February 1, 2011

New Horizons 2011 - Jennifer's Hamam


It's been a year and a half since our doors opened.  We've learned and grown a lot since that time.  The past year was a time for establishing our foundation and learning the business of weaving, especially in the area of woven towels with loops.  


Our goal was to acquire two more looms in 2010.  We are very excited to report we found another five! They have all been repaired and are up and running.  


Three of the looms went to our weaver, set up to accommodate the different sizes we make.  This is very exciting because prior to the acquisition of these looms, our weavers spent 2.5 days re-threading the looms each time we changed sizes.  This is a huge leap forward in our ability to produce more quickly.

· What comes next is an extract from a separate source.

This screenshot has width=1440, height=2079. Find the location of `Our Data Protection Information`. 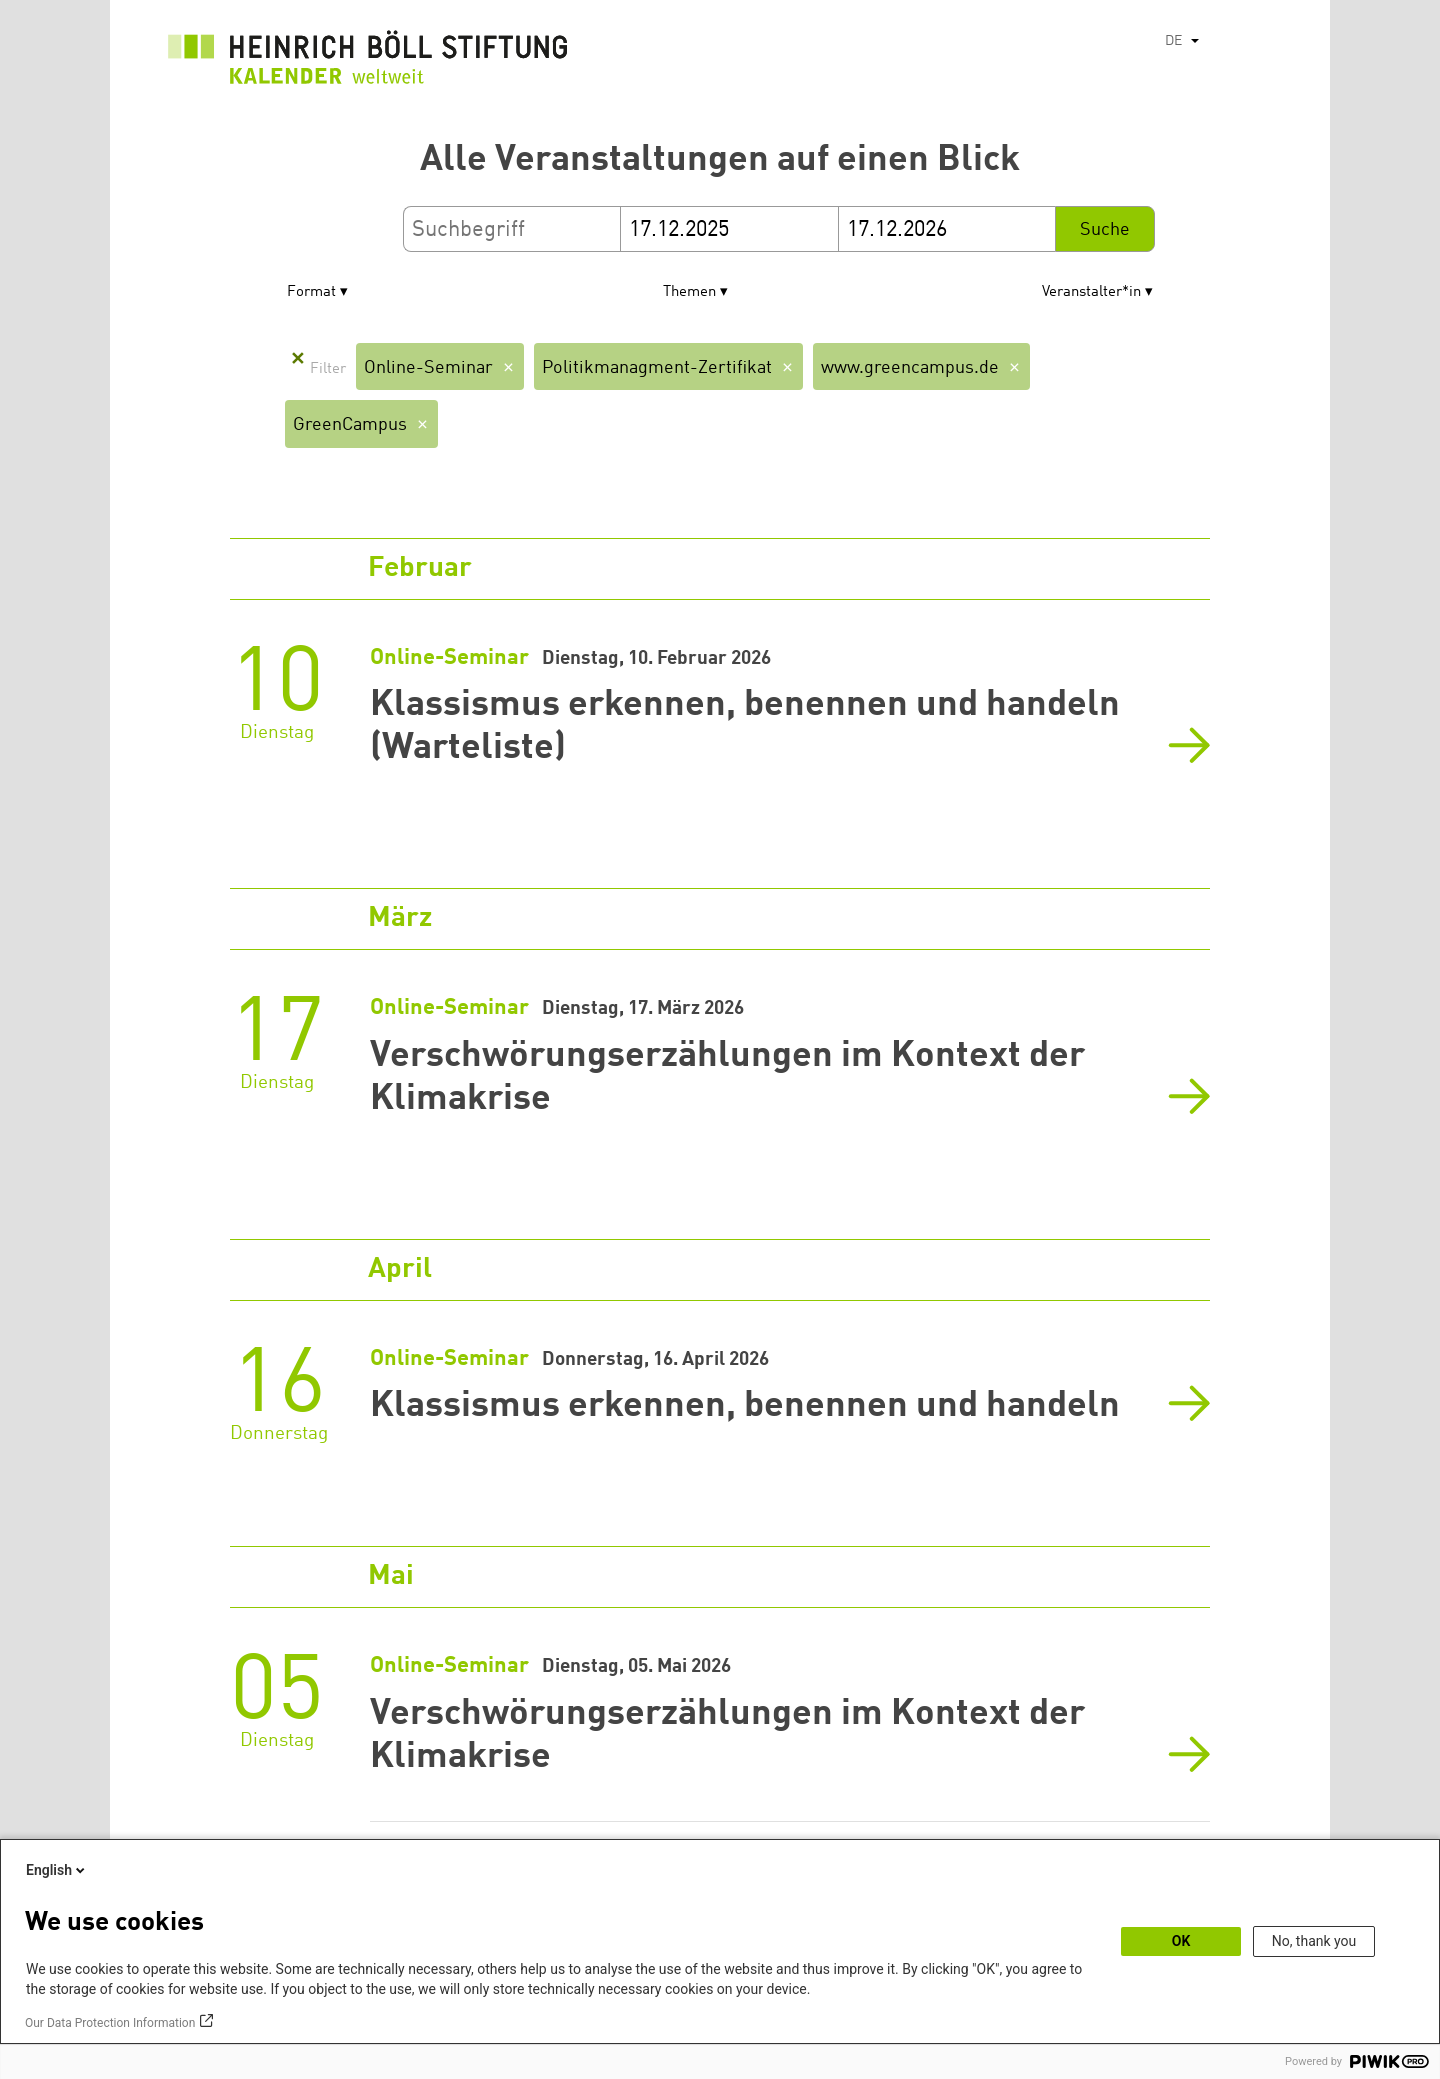 Our Data Protection Information is located at coordinates (110, 2023).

The other two looms went to a family that weaves flat textiles.  After many conversations in 2010, we discovered that the grandfather of the family, now in his late 70s, used to weave with this style of loom.  The looms were given to them in late November 2010.  They have been repaired and the grandfather is now teaching the members of the family how to operate them. We're hopeful that by March we will start to receive pieces produced on these new-to-us looms.

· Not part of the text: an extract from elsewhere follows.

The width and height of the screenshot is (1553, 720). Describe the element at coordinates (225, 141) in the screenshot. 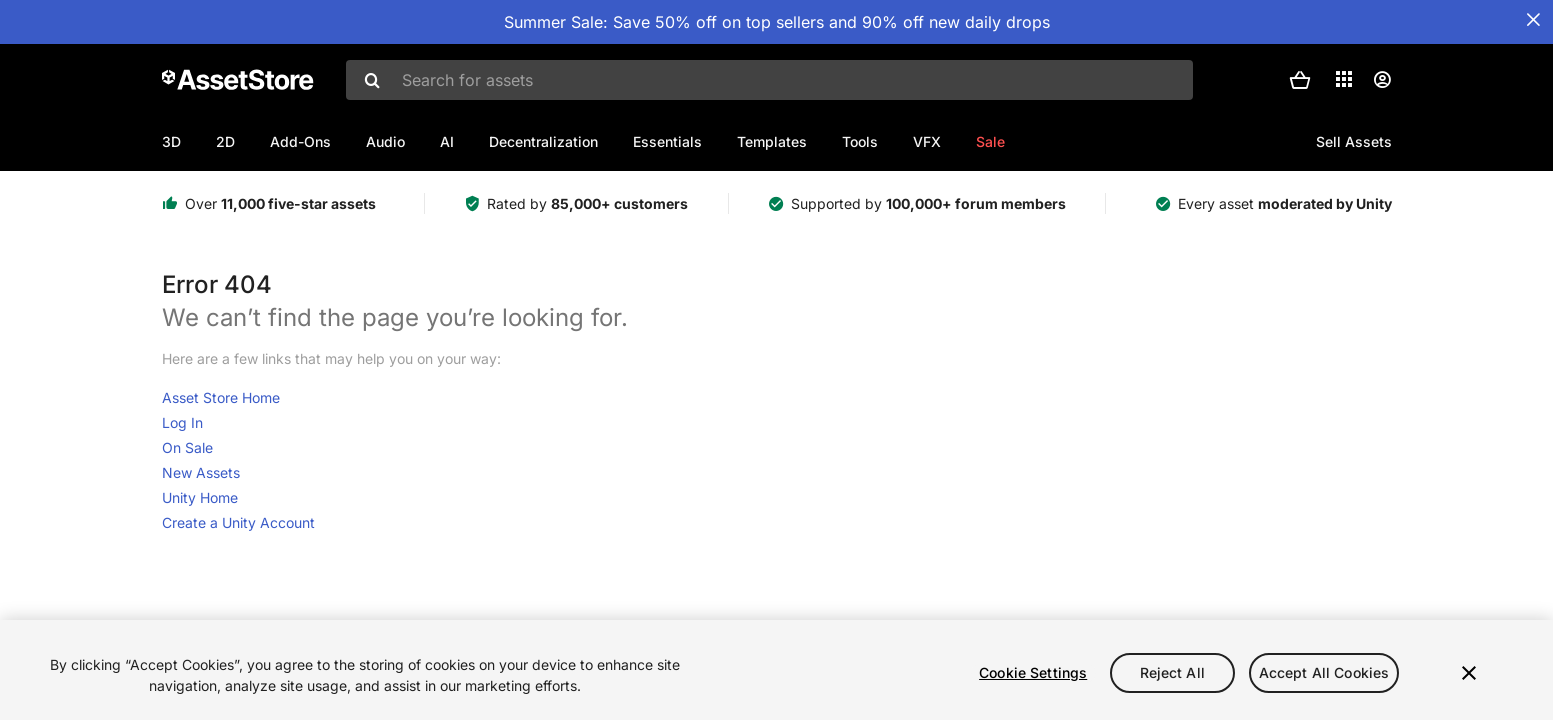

It's the beginning of a new year.  The fruits of seeds planted in 2010 are now ripening.   Any looped towel made on our looms will be run one at a time with a proper salvage.  All items made in 2011 will be our exclusive Jennifer's Hamam design.  Three of the families we were worried would stop weaving last year are continuing and feeling new hope for the future.

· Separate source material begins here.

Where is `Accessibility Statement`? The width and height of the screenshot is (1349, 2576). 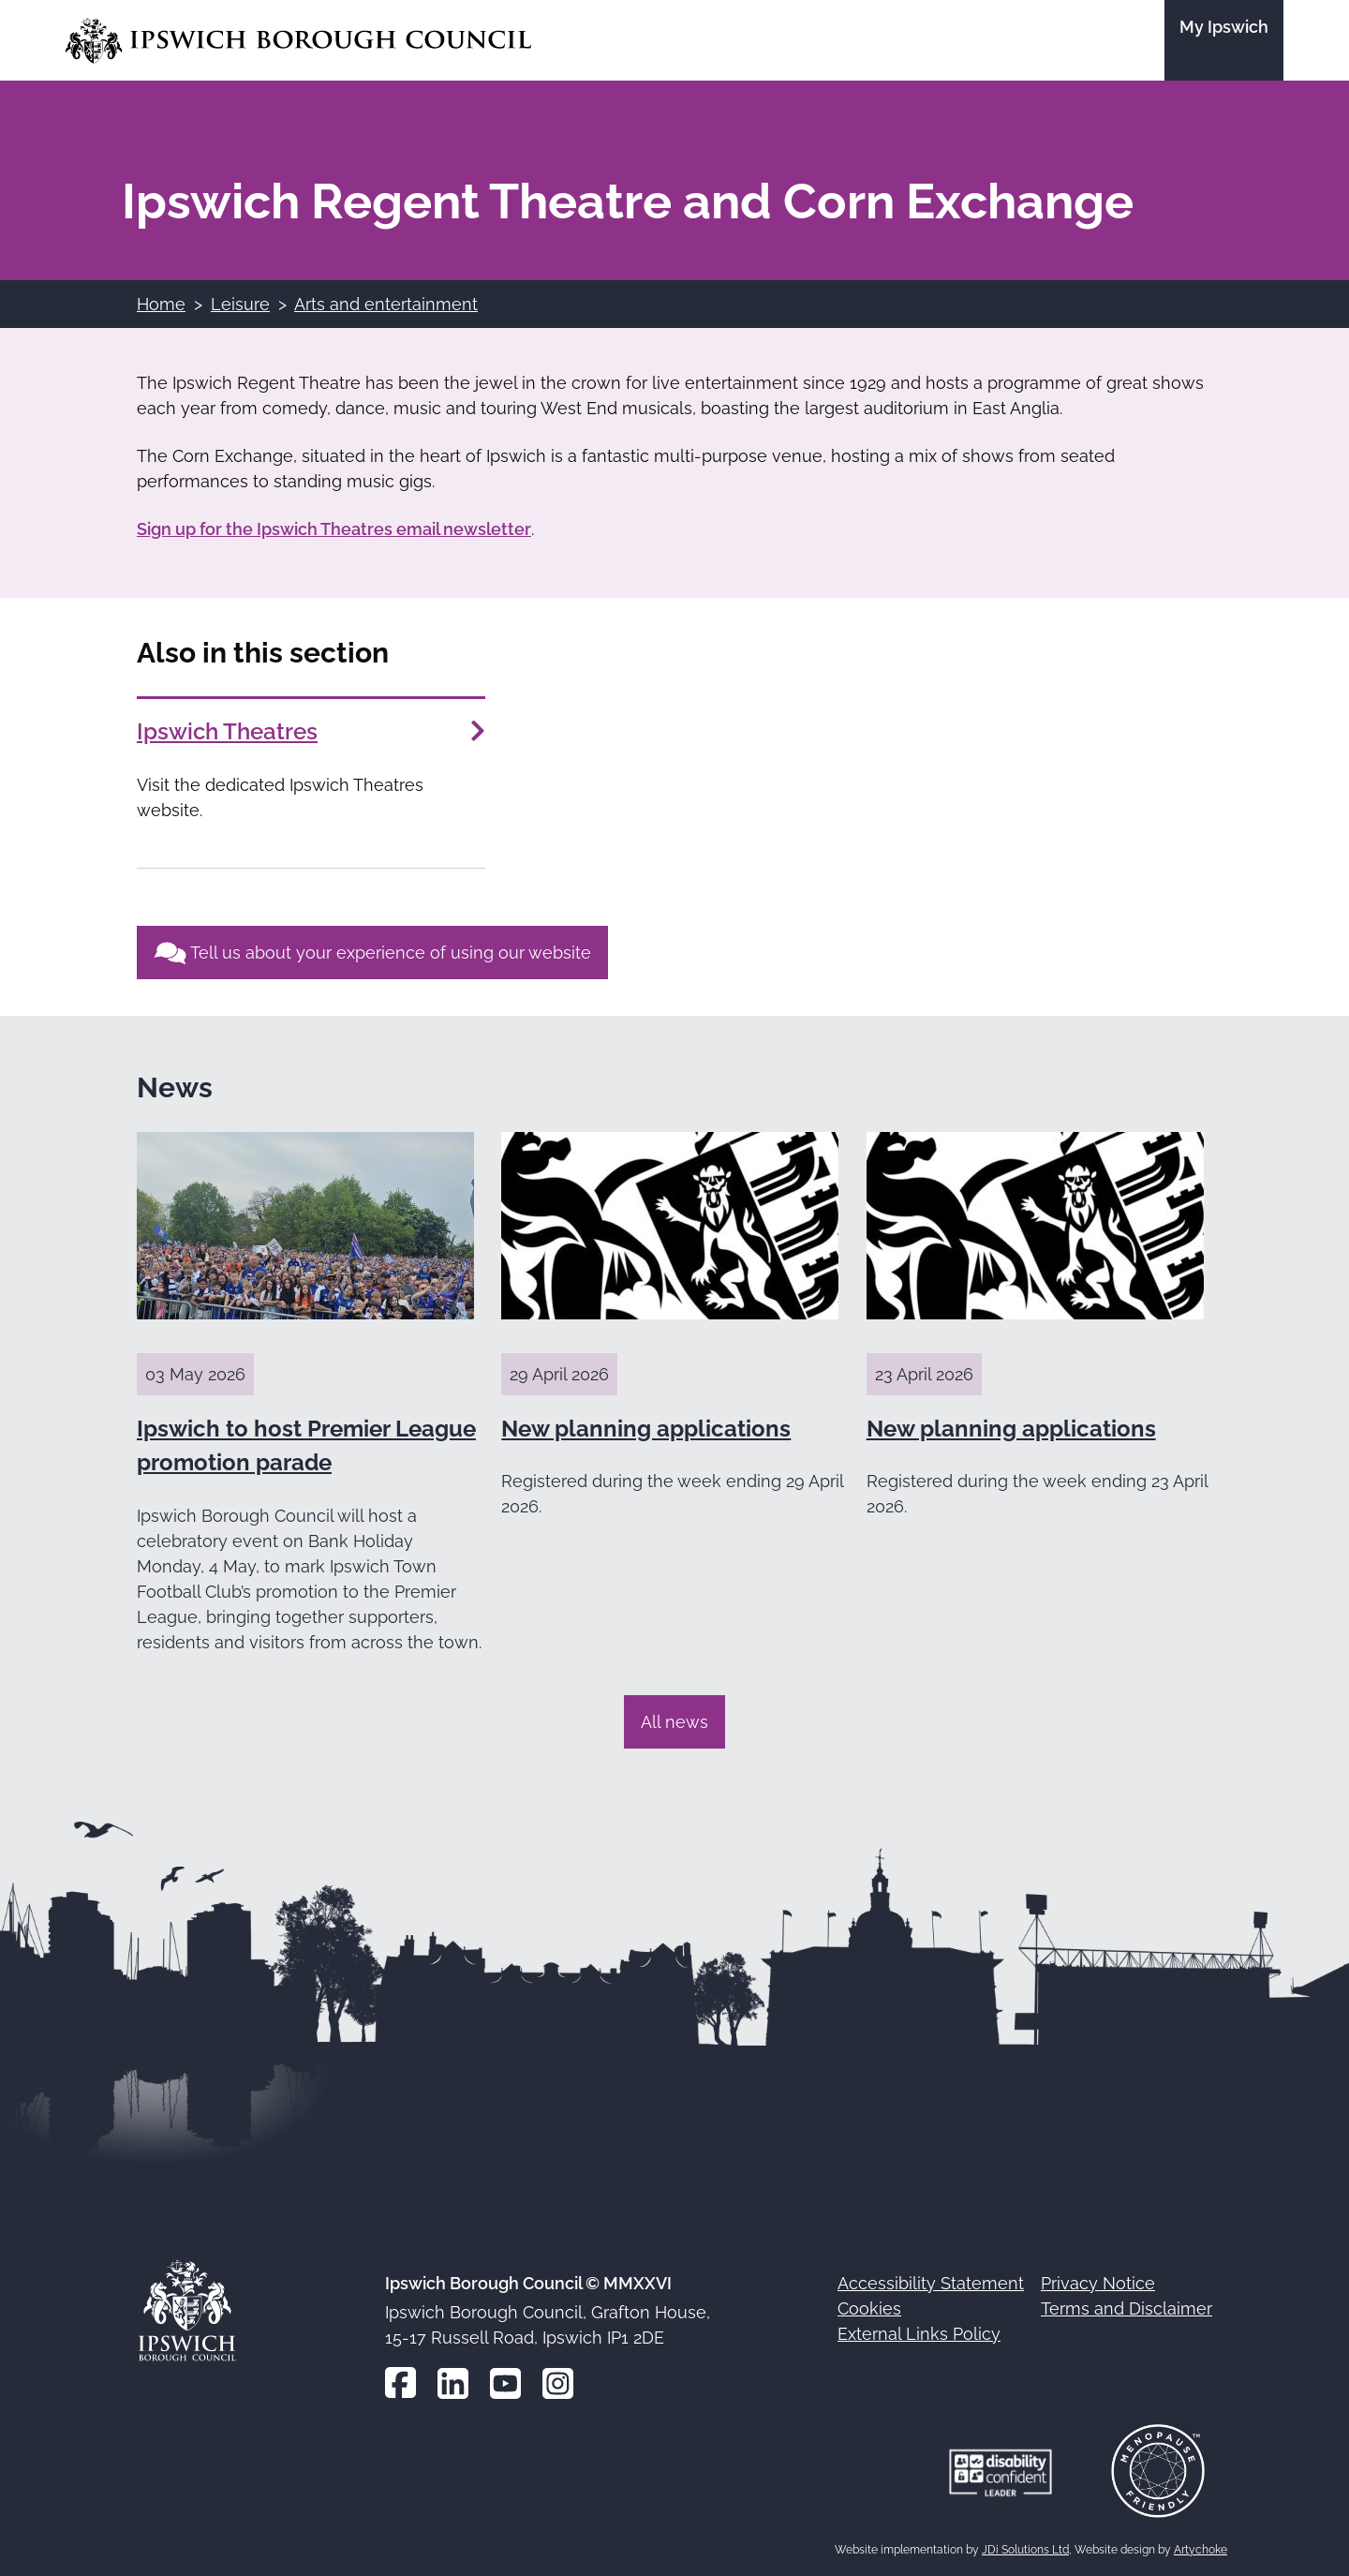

So what's on the horizon?  


It's our goal in the next 3-5 years that we double the number of our looms working on our exclusive designs.  


In the next year, we will be approaching International colleges and universities to set up a program  to have students study with our silk weavers for 3 to 12 months.  This family, specializing in the precious but time-intesive silk work wants to give up the raising of silk worms, and the spinning, dying and weaving of silk.  Financially it's becoming a burden for them; finding reliable staff that won't steal their ideas is more and more difficult.  If they stop what they are doing and move on to other materials, such as cotton, the loss would be immeasurable.  A student program will benefit all parties and will hopefully be the first step to helping this family continue their art.


Another exciting idea came when an interested expat friend and her Turkish husband alerted us to a small group of Turkish women from the North-West of Turkey who are interested in learning how to weave.  At this point we have no idea how we will equip them with looms or who will be their teacher, but we will be on the scene trying to put this project together.